Your reply should reproduce each line below exactly and carry none of the pictures.

Items from a data source:
================
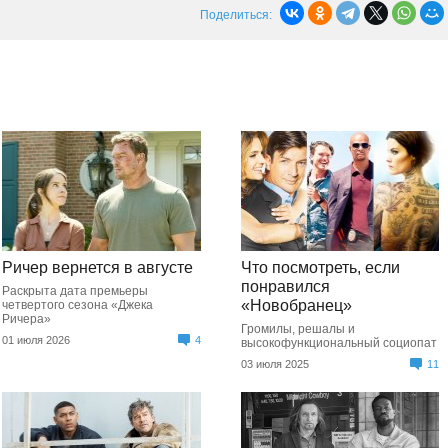
Поделиться:
Ричер вернется в августе
Что посмотреть, если
понравился
Раскрыта дата премьеры
«Новобранец»
четвертого сезона «Джека
Ричера»
Громилы, решалы и
01 июля 2026
4
высокофункциональный социопат
03 июля 2025
11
================
Completed exercise:
Поделиться:
Ричер вернется в августе
Что посмотреть, если
понравился
Раскрыта дата премьеры
«Новобранец»
четвертого сезона «Джека
Ричера»
Громилы, решалы и
01 июля 2026
4
высокофункциональный социопат
03 июля 2025
11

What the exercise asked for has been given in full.